━━━ The records

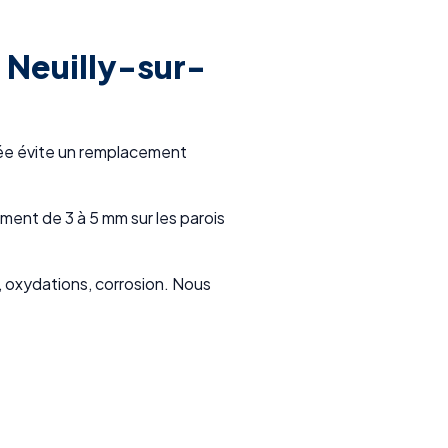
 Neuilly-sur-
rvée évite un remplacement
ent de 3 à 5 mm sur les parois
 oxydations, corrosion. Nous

━━━━━━
━━━ The records

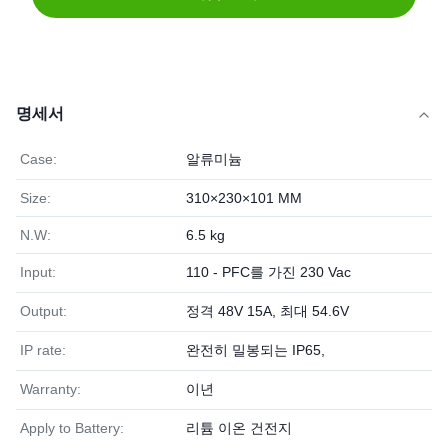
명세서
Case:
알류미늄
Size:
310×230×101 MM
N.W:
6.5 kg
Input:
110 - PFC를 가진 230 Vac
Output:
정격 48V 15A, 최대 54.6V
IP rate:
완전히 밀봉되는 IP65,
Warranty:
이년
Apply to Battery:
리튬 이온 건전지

━━━━━━

Task to carry out -> In the material above, transcribe exactly the lines beginning at the one with "ent de 3 à 5 mm sur les parois" and ending at the one with "oxydations, corrosion. Nous", both included.

Written response ->
ent de 3 à 5 mm sur les parois
 oxydations, corrosion. Nous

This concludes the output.